[Dataset items]
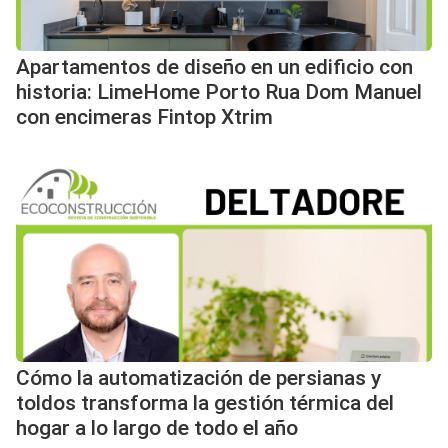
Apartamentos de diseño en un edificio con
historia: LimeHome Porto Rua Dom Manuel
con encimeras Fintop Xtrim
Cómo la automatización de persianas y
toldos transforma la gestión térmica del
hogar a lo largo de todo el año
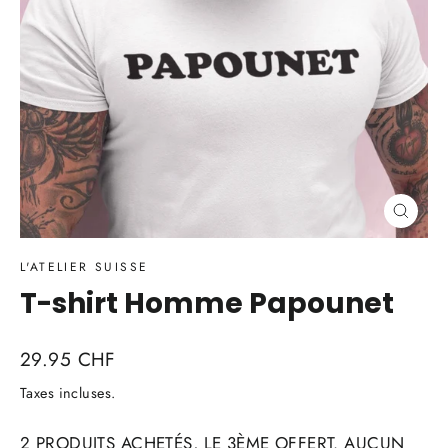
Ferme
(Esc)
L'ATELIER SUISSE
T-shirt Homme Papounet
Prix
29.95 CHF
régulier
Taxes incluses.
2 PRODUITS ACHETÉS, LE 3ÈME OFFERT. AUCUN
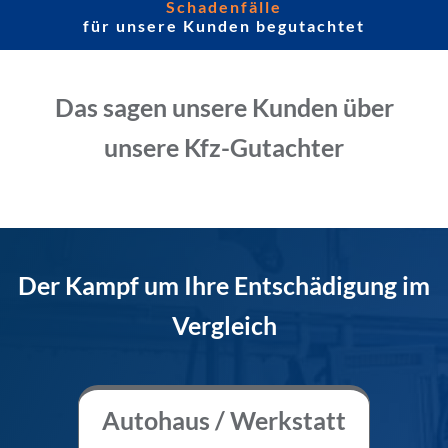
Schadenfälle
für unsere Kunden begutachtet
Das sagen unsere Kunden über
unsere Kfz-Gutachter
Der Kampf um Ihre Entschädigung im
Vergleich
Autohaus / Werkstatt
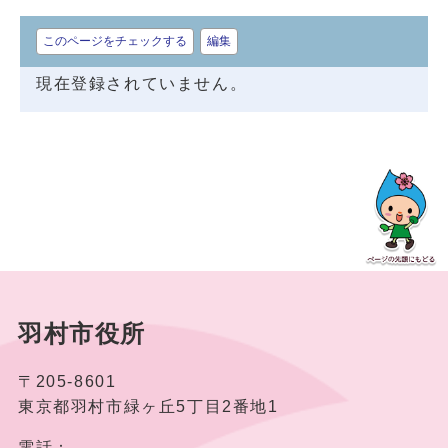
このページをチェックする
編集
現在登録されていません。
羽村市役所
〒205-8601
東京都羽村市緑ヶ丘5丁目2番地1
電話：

» **To do**
Leave the images out and transcribe the remaining data above word for word.

» **Result below**
Apartamentos de diseño en un edificio con
historia: LimeHome Porto Rua Dom Manuel
con encimeras Fintop Xtrim
Cómo la automatización de persianas y
toldos transforma la gestión térmica del
hogar a lo largo de todo el año
Ferme
(Esc)
L'ATELIER SUISSE
T-shirt Homme Papounet
Prix
29.95 CHF
régulier
Taxes incluses.
2 PRODUITS ACHETÉS, LE 3ÈME OFFERT. AUCUN
Schadenfälle
für unsere Kunden begutachtet
Das sagen unsere Kunden über
unsere Kfz-Gutachter
Der Kampf um Ihre Entschädigung im
Vergleich
Autohaus / Werkstatt
このページをチェックする
編集
現在登録されていません。
羽村市役所
〒205-8601
東京都羽村市緑ヶ丘5丁目2番地1
電話：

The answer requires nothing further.